Modeling Dependencies with Mixture Models and Copulas

Mr. Siva Rajesh Kasa
Dr Vaibhav Rajan, Assistant Professor, School of Computing

07 Mar 2023 Tuesday, 12:00 PM to 01:30 PM

Zoom presentation


Model-based clustering is a well-established paradigm for clustering multivariate data. In model-based clustering, the data is assumed to be generated by a finite mixture model where each component represents a cluster. For continuous-valued variables, it is common to model each component density by a multivariate Gaussian distribution, leading to Gaussian Mixture Models (GMM). Traditionally modelling cluster dependencies using GMMs has centered around Pearson correlation and Gaussianity assumption, which is often not the case in real world data. In this work, we study the modeling of data when these assumptions are violated.

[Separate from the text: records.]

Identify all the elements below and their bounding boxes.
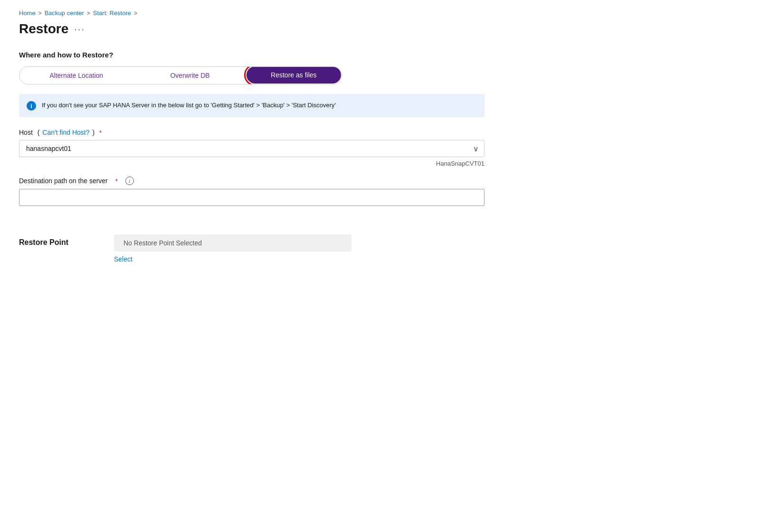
cant-find-host-link[interactable]: Can't find Host? xyxy=(42,129,89,136)
restore-point-info: No Restore Point Selected Select xyxy=(114,234,351,263)
host-required-star: * xyxy=(99,129,102,136)
breadcrumb-backup-center[interactable]: Backup center xyxy=(45,9,84,17)
breadcrumb-sep-3: > xyxy=(134,10,137,17)
breadcrumb-home[interactable]: Home xyxy=(19,9,36,17)
tab-overwrite-db[interactable]: Overwrite DB xyxy=(133,67,247,84)
breadcrumb-sep-1: > xyxy=(38,10,42,17)
destination-path-input[interactable] xyxy=(19,189,484,206)
host-field-label: Host ( Can't find Host? ) * xyxy=(19,129,740,136)
info-text: If you don't see your SAP HANA Server in… xyxy=(42,101,336,110)
host-dropdown[interactable]: hanasnapcvt01 xyxy=(19,140,484,157)
destination-field-label: Destination path on the server * i xyxy=(19,177,740,185)
restore-type-tabs: Alternate Location Overwrite DB Restore … xyxy=(19,66,342,84)
breadcrumb-sep-2: > xyxy=(87,10,90,17)
restore-section-title: Where and how to Restore? xyxy=(19,51,740,59)
tab-restore-as-files[interactable]: Restore as files xyxy=(247,66,341,84)
restore-point-section: Restore Point No Restore Point Selected … xyxy=(19,234,740,263)
restore-point-select-link[interactable]: Select xyxy=(114,255,351,263)
no-restore-point-box: No Restore Point Selected xyxy=(114,234,351,252)
destination-required-star: * xyxy=(115,177,118,185)
host-dropdown-wrapper: hanasnapcvt01 ∨ xyxy=(19,140,484,157)
restore-point-label: Restore Point xyxy=(19,234,95,247)
tab-alternate-location[interactable]: Alternate Location xyxy=(19,67,133,84)
info-box: i If you don't see your SAP HANA Server … xyxy=(19,94,484,117)
breadcrumb-start-restore[interactable]: Start: Restore xyxy=(93,9,131,17)
info-icon: i xyxy=(27,101,36,111)
page-title: Restore xyxy=(19,21,68,37)
more-options-button[interactable]: ··· xyxy=(74,24,85,35)
breadcrumb: Home > Backup center > Start: Restore > xyxy=(19,9,740,17)
destination-label-text: Destination path on the server xyxy=(19,177,108,185)
host-label-text: Host xyxy=(19,129,33,136)
destination-info-icon[interactable]: i xyxy=(125,177,134,185)
host-hint: HanaSnapCVT01 xyxy=(19,160,484,167)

First, we discuss how misspecified Gaussian mixture models lead to inferior clusterings. We devise a new KL-divergence penalty term, based on the fitted components, to improve the clustering accuracy. Inference of this penalized objective is intractable using Expectation Maximization (EM); however, it can be done effortlessly using Automatic-Differentiation (AD) based Gradient Descent (GD). We show how the AD-GD based inference approach can be extended to high-dimensional data and not well-separated clusters. We show that this approach has favourable properties through theoretical and empirical work.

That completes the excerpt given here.